- **GOAL OF THE EXERCISE**
Take each line below that has "step" and copy it.

---- SUPPLIED MATERIAL

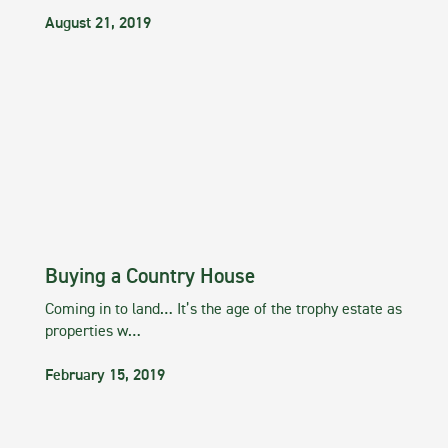
August 21, 2019
Buying a Country House
Coming in to land… It’s the age of the trophy estate as
properties w…
February 15, 2019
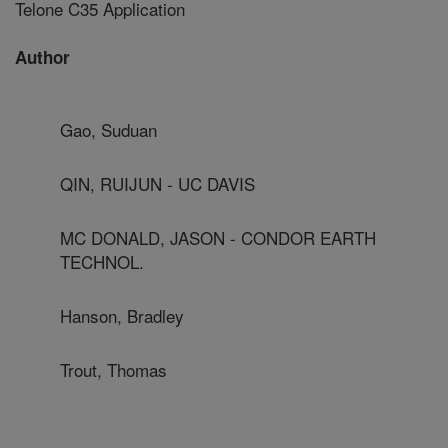
Telone C35 Application
Author
Gao, Suduan
QIN, RUIJUN - UC DAVIS
MC DONALD, JASON - CONDOR EARTH
TECHNOL.
Hanson, Bradley
Trout, Thomas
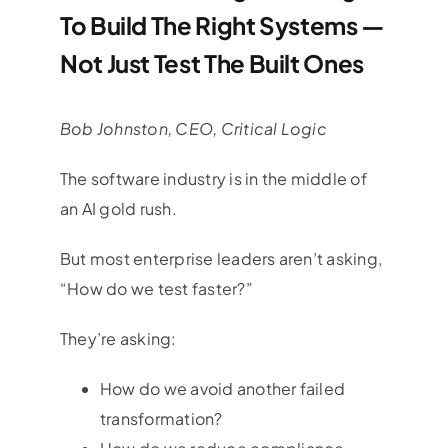
To Build The Right Systems —
Not Just Test The Built Ones
Bob Johnston​, CEO, Critical Logic
The software industry is in the middle of
an AI gold rush.
But most enterprise leaders aren’t asking,
“How do we test faster?”
They’re asking:
How do we avoid another failed
transformation?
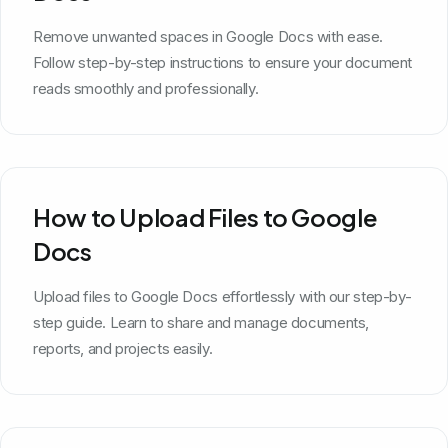
Remove unwanted spaces in Google Docs with ease.
Follow step-by-step instructions to ensure your document
reads smoothly and professionally.
How to Upload Files to Google
Docs
Upload files to Google Docs effortlessly with our step-by-
step guide. Learn to share and manage documents,
reports, and projects easily.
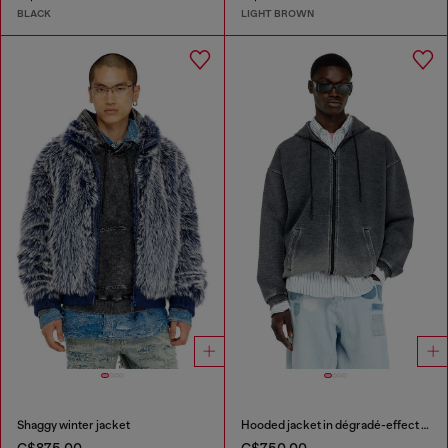
BLACK
LIGHT BROWN
Shaggy winter jacket
Hooded jacket in dégradé-effect scuba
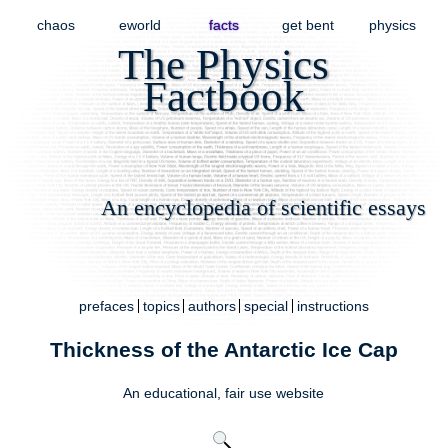
chaos
eworld
facts
get bent
physics
The Physics
Factbook
An encyclopedia of scientific essays
prefaces
topics
authors
special
instructions
Thickness of the Antarctic Ice Cap
An educational,
fair use
website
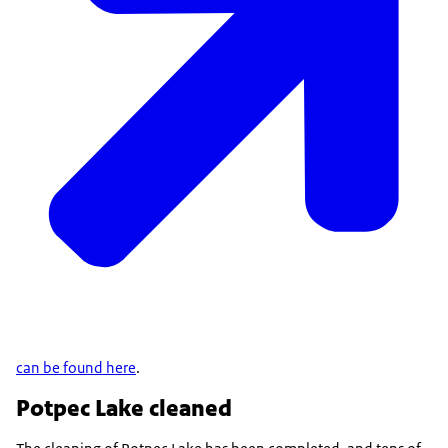
can be found here
.
Potpec Lake cleaned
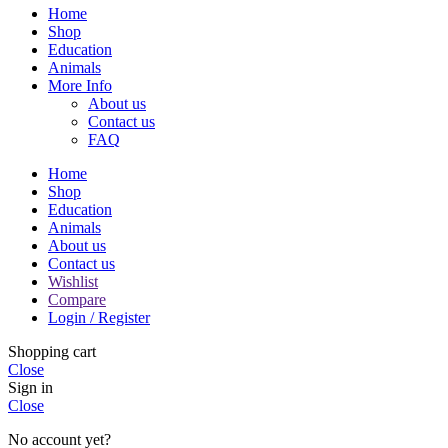
Home
Shop
Education
Animals
More Info
About us
Contact us
FAQ
Home
Shop
Education
Animals
About us
Contact us
Wishlist
Compare
Login / Register
Shopping cart
Close
Sign in
Close
No account yet?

--------

- **WRITTEN ANSWER**
Follow step-by-step instructions to ensure your document
Upload files to Google Docs effortlessly with our step-by-
step guide. Learn to share and manage documents,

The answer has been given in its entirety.